Available data Start Marker

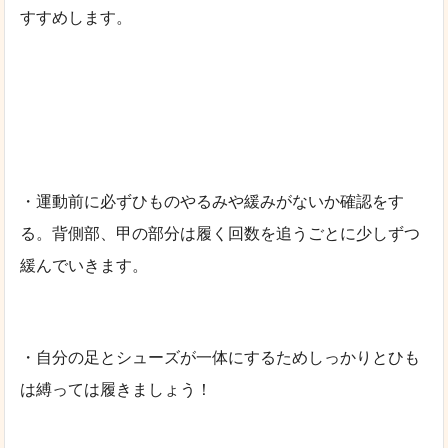
すすめします。
・運動前に必ずひものやるみや緩みがないか確認をす
る。背側部、甲の部分は履く回数を追うごとに少しずつ
緩んでいきます。
・自分の足とシューズが一体にするためしっかりとひも
は縛っては履きましょう！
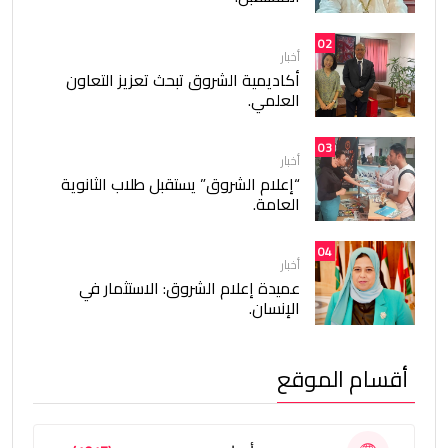
02
أخبار
أكاديمية الشروق تبحث تعزيز التعاون
العلمي.
03
أخبار
“إعلام الشروق” يستقبل طلاب الثانوية
العامة.
04
أخبار
عميدة إعلام الشروق: الاستثمار في
الإنسان.
أقسام الموقع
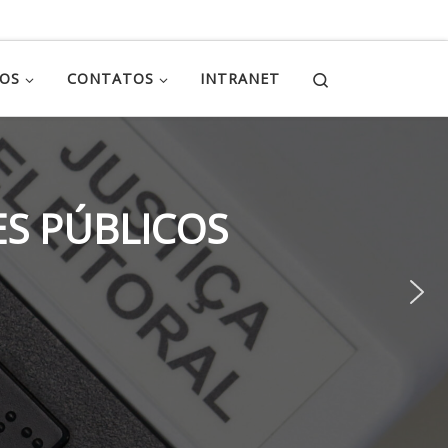
Search
ÇOS
CONTATOS
INTRANET
S PÚBLICOS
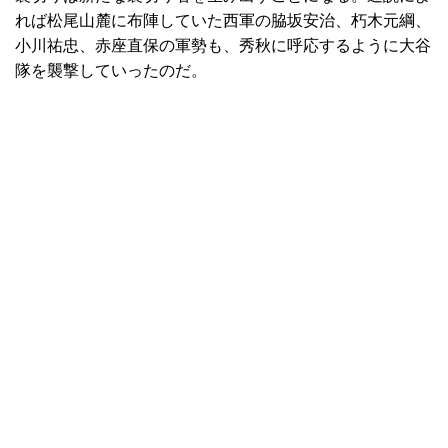
れば松尾山麓に布陣していた西軍の脇坂安治、朽木元綱、
小川祐忠、赤座直保の軍勢も、秀秋に呼応するように大谷
隊を襲撃していったのだ。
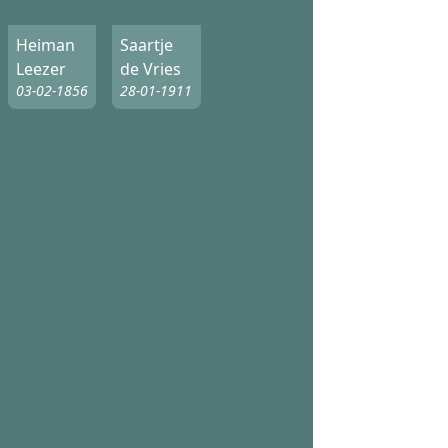
Heiman
Saartje
Leezer
de Vries
03-02-1856
28-01-1911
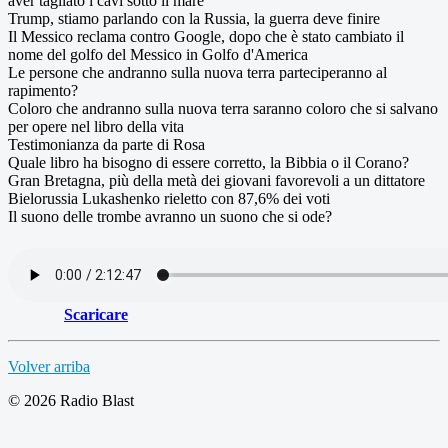
aver tagliato i cavi sotto il mare
Trump, stiamo parlando con la Russia, la guerra deve finire
Il Messico reclama contro Google, dopo che è stato cambiato il
nome del golfo del Messico in Golfo d'America
Le persone che andranno sulla nuova terra parteciperanno al
rapimento?
Coloro che andranno sulla nuova terra saranno coloro che si salvano
per opere nel libro della vita
Testimonianza da parte di Rosa
Quale libro ha bisogno di essere corretto, la Bibbia o il Corano?
Gran Bretagna, più della metà dei giovani favorevoli a un dittatore
Bielorussia Lukashenko rieletto con 87,6% dei voti
Il suono delle trombe avranno un suono che si ode?
Scaricare
Volver arriba
© 2026 Radio Blast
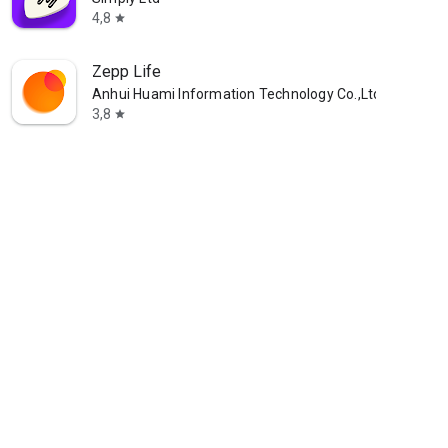
4,8
star
Zepp Life
Anhui Huami Information Technology Co.,Ltd.
3,8
star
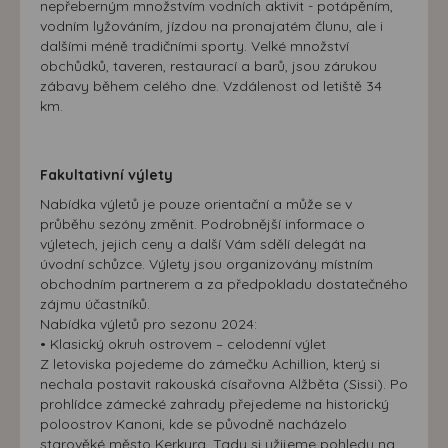
nepřeberným množstvím vodních aktivit - potápěním,
vodním lyžováním, jízdou na pronajatém člunu, ale i
dalšími méně tradičními sporty. Velké množství
obchůdků, taveren, restaurací a barů, jsou zárukou
zábavy během celého dne. Vzdálenost od letiště 34
km.
Fakultativní výlety
Nabídka výletů je pouze orientační a může se v
průběhu sezóny změnit. Podrobnější informace o
výletech, jejich ceny a další Vám sdělí delegát na
úvodní schůzce. Výlety jsou organizovány místním
obchodním partnerem a za předpokladu dostatečného
zájmu účastníků.
Nabídka výletů pro sezonu 2024:
• Klasický okruh ostrovem – celodenní výlet
Z letoviska pojedeme do zámečku Achillion, který si
nechala postavit rakouská císařovna Alžběta (Sissi). Po
prohlídce zámecké zahrady přejedeme na historický
poloostrov Kanoni, kde se původně nacházelo
starověké město Kerkyra. Tady si užijeme pohledu na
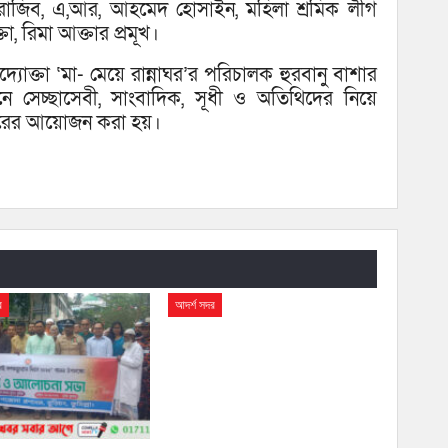
জিব, এ,আর, আহমেদ হোসাইন, মহিলা শ্রমিক লীগ
া, রিমা আক্তার প্রমূখ।
যোক্তা ‘মা- মেয়ে রান্নাঘর’র পরিচালক হুরবানু বাশার
 সেচ্ছাসেবী, সাংবাদিক, সূধী ও অতিথিদের নিয়ে
ফতারের আয়োজন করা হয়।
র
আদর্শ সদর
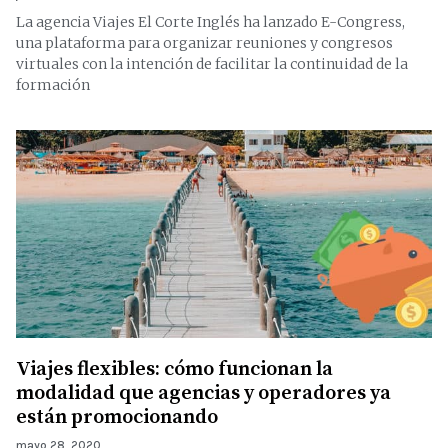
La agencia Viajes El Corte Inglés ha lanzado E-Congress,
una plataforma para organizar reuniones y congresos
virtuales con la intención de facilitar la continuidad de la
formación
Viajes flexibles: cómo funcionan la
modalidad que agencias y operadores ya
están promocionando
mayo 28, 2020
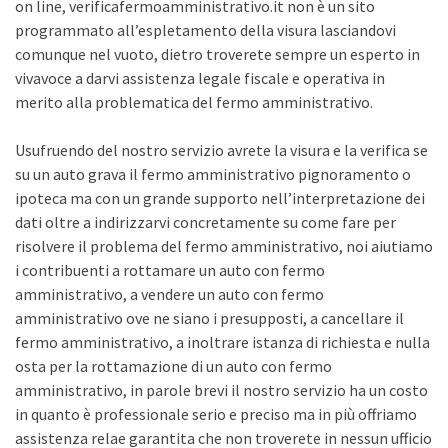
on line, verificafermoamministrativo.it non è un sito
programmato all’espletamento della visura lasciandovi
comunque nel vuoto, dietro troverete sempre un esperto in
vivavoce a darvi assistenza legale fiscale e operativa in
merito alla problematica del fermo amministrativo.
Usufruendo del nostro servizio avrete la visura e la verifica se
su un auto grava il fermo amministrativo pignoramento o
ipoteca ma con un grande supporto nell’interpretazione dei
dati oltre a indirizzarvi concretamente su come fare per
risolvere il problema del fermo amministrativo, noi aiutiamo
i contribuenti a rottamare un auto con fermo
amministrativo, a vendere un auto con fermo
amministrativo ove ne siano i presupposti, a cancellare il
fermo amministrativo, a inoltrare istanza di richiesta e nulla
osta per la rottamazione di un auto con fermo
amministrativo, in parole brevi il nostro servizio ha un costo
in quanto è professionale serio e preciso ma in più offriamo
assistenza relae garantita che non troverete in nessun ufficio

Available data End Marker

_Task instructions_
Would you return all of the data above word for word, omitting every picture?

_Result below_
すすめします。
・運動前に必ずひものやるみや緩みがないか確認をす
る。背側部、甲の部分は履く回数を追うごとに少しずつ
緩んでいきます。
・自分の足とシューズが一体にするためしっかりとひも
は縛っては履きましょう！
02
أخبار
أكاديمية الشروق تبحث تعزيز التعاون
العلمي.
03
أخبار
“إعلام الشروق” يستقبل طلاب الثانوية
العامة.
04
أخبار
عميدة إعلام الشروق: الاستثمار في
الإنسان.
أقسام الموقع
Search
ÇOS
CONTATOS
INTRANET
S PÚBLICOS
れば松尾山麓に布陣していた西軍の脇坂安治、朽木元綱、
小川祐忠、赤座直保の軍勢も、秀秋に呼応するように大谷
隊を襲撃していったのだ。
Heiman
Saartje
Leezer
de Vries
03-02-1856
28-01-1911
aver tagliato i cavi sotto il mare
Trump, stiamo parlando con la Russia, la guerra deve finire
Il Messico reclama contro Google, dopo che è stato cambiato il
nome del golfo del Messico in Golfo d'America
Le persone che andranno sulla nuova terra parteciperanno al
rapimento?
Coloro che andranno sulla nuova terra saranno coloro che si salvano
per opere nel libro della vita
Testimonianza da parte di Rosa
Quale libro ha bisogno di essere corretto, la Bibbia o il Corano?
Gran Bretagna, più della metà dei giovani favorevoli a un dittatore
Bielorussia Lukashenko rieletto con 87,6% dei voti
Il suono delle trombe avranno un suono che si ode?
Scaricare
Volver arriba
© 2026 Radio Blast
4,8
star
Zepp Life
Anhui Huami Information Technology Co.,Ltd.
3,8
star
nepřeberným množstvím vodních aktivit - potápěním,
vodním lyžováním, jízdou na pronajatém člunu, ale i
dalšími méně tradičními sporty. Velké množství
obchůdků, taveren, restaurací a barů, jsou zárukou
zábavy během celého dne. Vzdálenost od letiště 34
km.
Fakultativní výlety
Nabídka výletů je pouze orientační a může se v
průběhu sezóny změnit. Podrobnější informace o
výletech, jejich ceny a další Vám sdělí delegát na
úvodní schůzce. Výlety jsou organizovány místním
obchodním partnerem a za předpokladu dostatečného
zájmu účastníků.
Nabídka výletů pro sezonu 2024:
• Klasický okruh ostrovem – celodenní výlet
Z letoviska pojedeme do zámečku Achillion, který si
nechala postavit rakouská císařovna Alžběta (Sissi). Po
prohlídce zámecké zahrady přejedeme na historický
poloostrov Kanoni, kde se původně nacházelo
starověké město Kerkyra. Tady si užijeme pohledu na
জিব, এ,আর, আহমেদ হোসাইন, মহিলা শ্রমিক লীগ
া, রিমা আক্তার প্রমূখ।
যোক্তা ‘মা- মেয়ে রান্নাঘর’র পরিচালক হুরবানু বাশার
 সেচ্ছাসেবী, সাংবাদিক, সূধী ও অতিথিদের নিয়ে
ফতারের আয়োজন করা হয়।
র
আদর্শ সদর
La agencia Viajes El Corte Inglés ha lanzado E-Congress,
una plataforma para organizar reuniones y congresos
virtuales con la intención de facilitar la continuidad de la
formación
Viajes flexibles: cómo funcionan la
modalidad que agencias y operadores ya
están promocionando
mayo 28, 2020
on line, verificafermoamministrativo.it non è un sito
programmato all’espletamento della visura lasciandovi
comunque nel vuoto, dietro troverete sempre un esperto in
vivavoce a darvi assistenza legale fiscale e operativa in
merito alla problematica del fermo amministrativo.
Usufruendo del nostro servizio avrete la visura e la verifica se
su un auto grava il fermo amministrativo pignoramento o
ipoteca ma con un grande supporto nell’interpretazione dei
dati oltre a indirizzarvi concretamente su come fare per
risolvere il problema del fermo amministrativo, noi aiutiamo
i contribuenti a rottamare un auto con fermo
amministrativo, a vendere un auto con fermo
amministrativo ove ne siano i presupposti, a cancellare il
fermo amministrativo, a inoltrare istanza di richiesta e nulla
osta per la rottamazione di un auto con fermo
amministrativo, in parole brevi il nostro servizio ha un costo
in quanto è professionale serio e preciso ma in più offriamo
assistenza relae garantita che non troverete in nessun ufficio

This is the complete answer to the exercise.